Talk:Deep belief networks
This article gives a nice summary of DBNs and their main properties, and these ideas have been sufficiently influential that the inclusion of this article in scholarpedia seems well worthwhile. I think it should be fine to accept this.
However, some suggestions: (1) This article could be dense and difficult to understand to readers not already familiar with DBNs. A figure showing a DBN, and maybe a separate figure explaining the greedy layerwise training process, might help. This would also make clearer the sense in which DBNs are graphical models. (2) If I were writing this, I would have said more about applications of DBNs. To keep the total amount of space constant, the text on "DBNs and other types of variable" can be reduced.

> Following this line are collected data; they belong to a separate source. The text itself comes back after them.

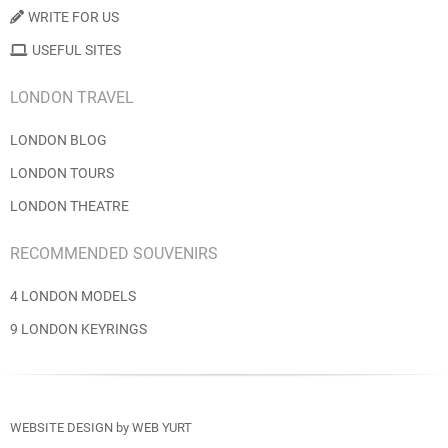
WRITE FOR US
USEFUL SITES
LONDON TRAVEL
LONDON BLOG
LONDON TOURS
LONDON THEATRE
RECOMMENDED SOUVENIRS
4 LONDON MODELS
9 LONDON KEYRINGS
WEBSITE DESIGN
by
WEB YURT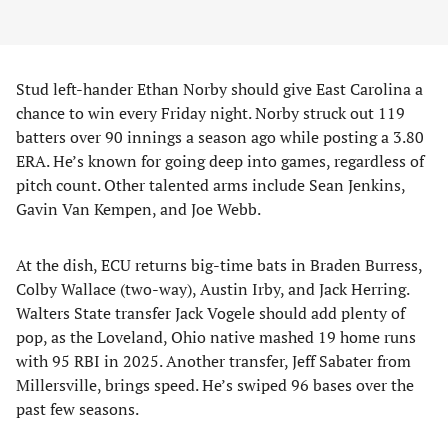
Stud left-hander Ethan Norby should give East Carolina a
chance to win every Friday night. Norby struck out 119
batters over 90 innings a season ago while posting a 3.80
ERA. He’s known for going deep into games, regardless of
pitch count. Other talented arms include Sean Jenkins,
Gavin Van Kempen, and Joe Webb.
At the dish, ECU returns big-time bats in Braden Burress,
Colby Wallace (two-way), Austin Irby, and Jack Herring.
Walters State transfer Jack Vogele should add plenty of
pop, as the Loveland, Ohio native mashed 19 home runs
with 95 RBI in 2025. Another transfer, Jeff Sabater from
Millersville, brings speed. He’s swiped 96 bases over the
past few seasons.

Very nice contribution. I think it is a little compact. I agree with the above comments that a figure could be helpful. I would not remove any text because the contribution is very short as is. I would definitely expand on the core of the algorithm. The explanation:
"After learning W, we keep p(v|h,W) but we replace p(h|W) by a better model of the aggregated posterior distribution over hidden vectors – i.e. the non-factorial distribution produced by averaging the factorial posterior distributions produced by the individual data vectors. The better model is learned by treating the hidden activity vectors produced from the training data as the training data for the next learning module."
is really somewhat cryptic to the uninitiated. Perhaps Yee Whye Teh's explanation during the NIPS workshop on deep learning in terms of unrolling a Markov chain could be very useful here.

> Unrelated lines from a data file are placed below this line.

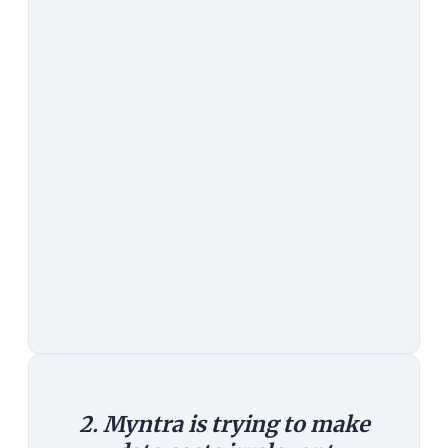
to stay longer, come back more
often and are better engaged. By all
counts, the mobile seems to be
increasingly the preferred way to
buy things online.
The Counterargument:
Yet, that
doesn't explain why it had to close
its web channel. People still use
computers. What we are headed to
is probably not a mobile-only
world, but a multi-screen world.
2. Myntra is trying to make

This is an excellent, timely, and necessary contribution to Scholarpedia. I would certainly not shorten it, and I agree with the comments from the second review in this respect, i.e., I would try to clarify concepts for the uninitiated. I am not sure that Yee Whye Teh's unfolding of a Markov chain is the most pedagogical route, though. Having both explanations would be nice, but if I had to choose, I would prefer the approach currently presented. I would just expand a bit the presentation of the argument to help the non-expert.

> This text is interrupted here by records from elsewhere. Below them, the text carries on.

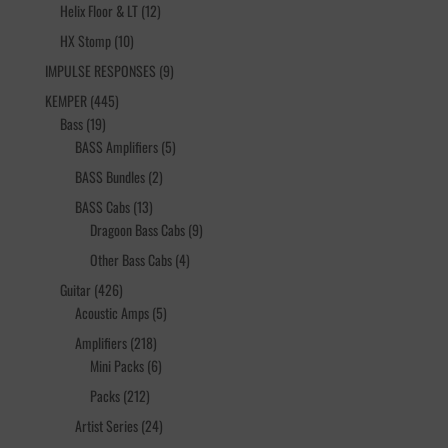
12
products
Helix Floor & LT
12
products
10
HX Stomp
10
products
9
IMPULSE RESPONSES
9
products
445
KEMPER
445
19
products
Bass
19
products
5
BASS Amplifiers
5
products
2
BASS Bundles
2
products
13
BASS Cabs
13
products
9
Dragoon Bass Cabs
9
products
4
Other Bass Cabs
4
products
426
Guitar
426
products
5
Acoustic Amps
5
products
218
Amplifiers
218
products
6
Mini Packs
6
products
212
Packs
212
products
24
Artist Series
24
products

One thing I would really like to see added is a motivational section explaining why a deep architecture is interesting, from the representational point of view. If I were to write it I would talk about the inspiration from the brain, about the fact that humans tend to explain and understand through multiple levels of concepts and representation, and also about the theoretical results suggesting that whereas a 2-level architecture can represent anything, it might need an exponential capacity where a deeper architecture would not need one (see my paper on 'Learning Deep Architectures for AI', to appear in Foundations & Trends in Machine Learning). Connected to this motivation is the importance of hidden variables in graphical models, when there is not enough prior knowledge to fully specify the semantics of all random variables involved in a parametric model (i.e., introducing generic hidden variables brings in a lot of modeling flexibility, and becomes even non-parametric when the number of hidden variables can be controlled).
Regarding the piece on auto-encoders, I would mention the denoising auto-encoders (Vincent et al, ICML'2008). They come with a bound on the log-likelihood of a generative model, and like RBMs they put more emphasis on representing the information in the input that is predictable from one part of the input given another part. They also generalize substantially better than ordinary auto-encoders. Finally, it might be worth mentionning that there are intimate connections between auto-encoders and RBMs trained by CD-1 (Bengio and Delalleau, Neural Computation 2009, "Justifying and Generalizing Contrastive Divergence").